Klein’s approach differed from Anna Freuds ego-psychology approach. Klein explored the interpersonal aspect of the structural model. In the mid-1920s, she thought differently about the first mode of defense. Klein thought it was expulsion while Freud speculated it was repression (Stein, 1990). Klein suggested that the infant could relate - from birth - to its mother, who was deemed either “good” or “bad” and internalized as archaic part-object, thereby developing a phantasy life in the infant. Because of this supposition, Klein’s beliefs required her to proclaim that an ego exists from birth, enabling the infant to relate to others early in life (Likierman & Urban, 1999).

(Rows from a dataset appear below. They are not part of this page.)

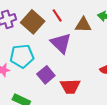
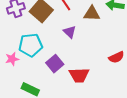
purple triangle: (61, 43) -> (70, 32), size x0.6

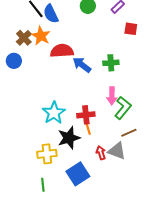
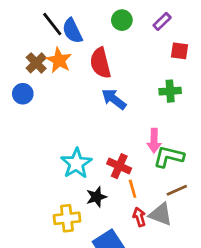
red semicircle: (62, 51) -> (100, 63), moved, turned -100
green cross: (111, 63) -> (170, 91), moved
green L-shape: (123, 108) -> (169, 157), turned -115
red cross: (86, 115) -> (119, 166), turned 30
orange line: (88, 128) -> (133, 189), moved
black star: (69, 138) -> (96, 197), size x0.7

In Dorothy Dinnerstein’s book The Mermaid and the Minotaur (1976) (also published in the UK as The Rocking of the Cradle and the Ruling of the World), drawing from elements of Sigmund Freud’s psychoanalysis, particularly as developed by Klein, Dinnerstein argued that sexism and aggression are both inevitable consequences of child rearing being left exclusively to women. As a solution, Dinnerstein proposed that men and women equally share infant and child care responsibilities. This book became a classic of U.S. second-wave feminism and was later translated into seven languages.
Feminists critical of Klein’s work have drawn attention to an unwarranted assumption of a natural causality connecting sex, gender and desire, stereotypical gender descriptions and in general a prescriptive normative privileging of heterosexual dynamics.